=== Given records ===

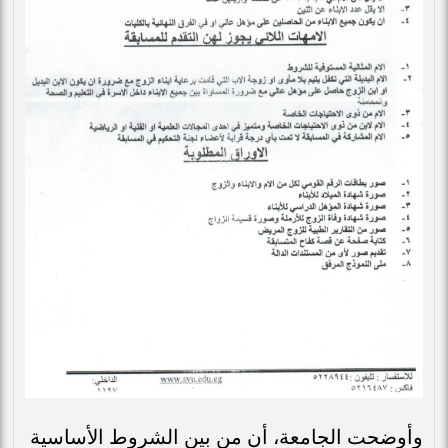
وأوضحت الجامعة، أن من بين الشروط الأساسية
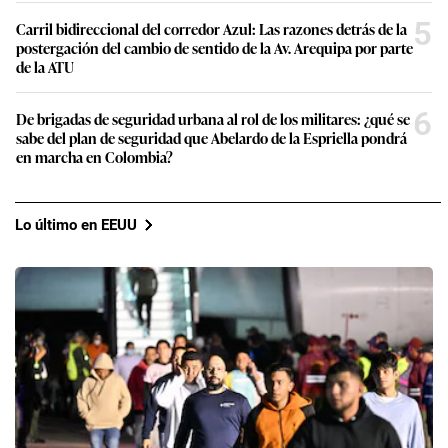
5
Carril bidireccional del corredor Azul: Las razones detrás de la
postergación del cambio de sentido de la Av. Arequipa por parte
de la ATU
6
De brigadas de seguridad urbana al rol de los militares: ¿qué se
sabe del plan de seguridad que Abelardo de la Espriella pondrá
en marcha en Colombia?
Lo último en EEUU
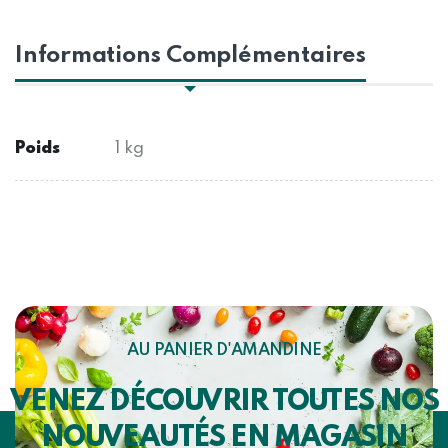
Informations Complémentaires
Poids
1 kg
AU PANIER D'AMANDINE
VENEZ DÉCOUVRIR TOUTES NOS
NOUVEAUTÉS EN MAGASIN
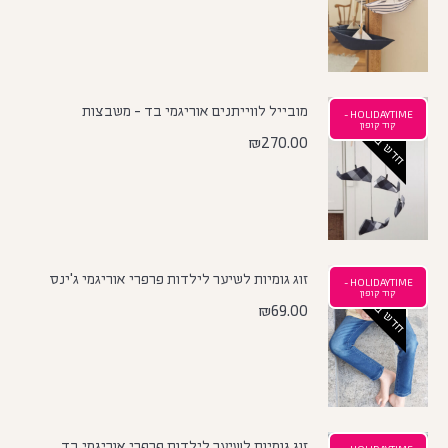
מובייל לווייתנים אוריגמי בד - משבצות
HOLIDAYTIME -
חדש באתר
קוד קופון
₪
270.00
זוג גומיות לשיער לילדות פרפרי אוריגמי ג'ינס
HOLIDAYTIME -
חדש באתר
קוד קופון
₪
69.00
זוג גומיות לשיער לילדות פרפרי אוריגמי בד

===
=== Given records ===

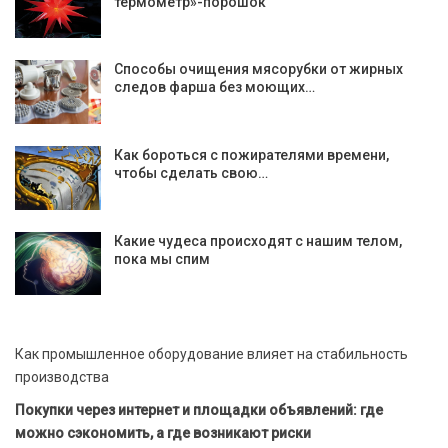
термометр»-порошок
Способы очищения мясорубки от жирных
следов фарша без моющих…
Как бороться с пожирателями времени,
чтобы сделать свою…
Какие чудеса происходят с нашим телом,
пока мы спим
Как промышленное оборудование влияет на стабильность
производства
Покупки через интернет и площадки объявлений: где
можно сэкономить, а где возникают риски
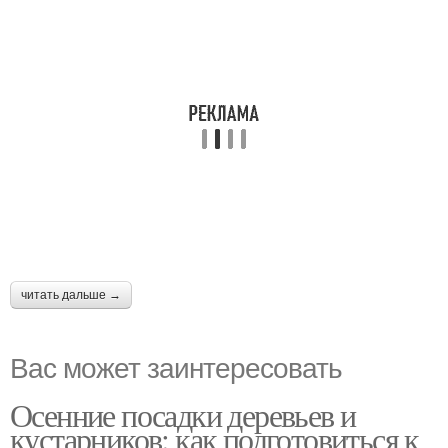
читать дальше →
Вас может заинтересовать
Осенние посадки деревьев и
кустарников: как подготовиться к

===
=== Given records ===

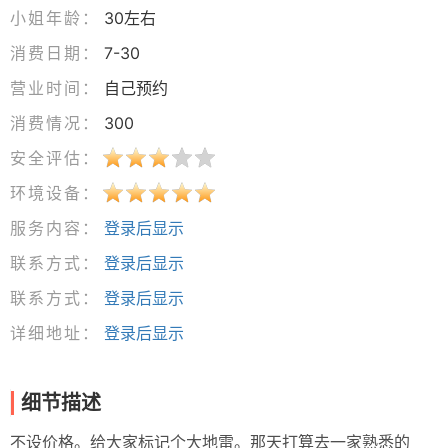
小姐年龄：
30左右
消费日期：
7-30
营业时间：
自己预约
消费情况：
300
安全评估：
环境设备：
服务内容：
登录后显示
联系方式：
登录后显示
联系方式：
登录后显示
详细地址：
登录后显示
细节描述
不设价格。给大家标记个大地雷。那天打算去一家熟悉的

===

The problem
From the listing above, restate verbatim the lines running from the one with "sabe del plan" through the one with "זוג גומיות לשיער לילדות פרפרי אוריגמי בד", inclusive, but not the pictures.

Output
sabe del plan de seguridad que Abelardo de la Espriella pondrá
en marcha en Colombia?
Lo último en EEUU
Informations Complémentaires
Poids
1 kg
AU PANIER D'AMANDINE
VENEZ DÉCOUVRIR TOUTES NOS
NOUVEAUTÉS EN MAGASIN
מובייל לווייתנים אוריגמי בד - משבצות
HOLIDAYTIME -
חדש באתר
קוד קופון
₪
270.00
זוג גומיות לשיער לילדות פרפרי אוריגמי ג'ינס
HOLIDAYTIME -
חדש באתר
קוד קופון
₪
69.00
זוג גומיות לשיער לילדות פרפרי אוריגמי בד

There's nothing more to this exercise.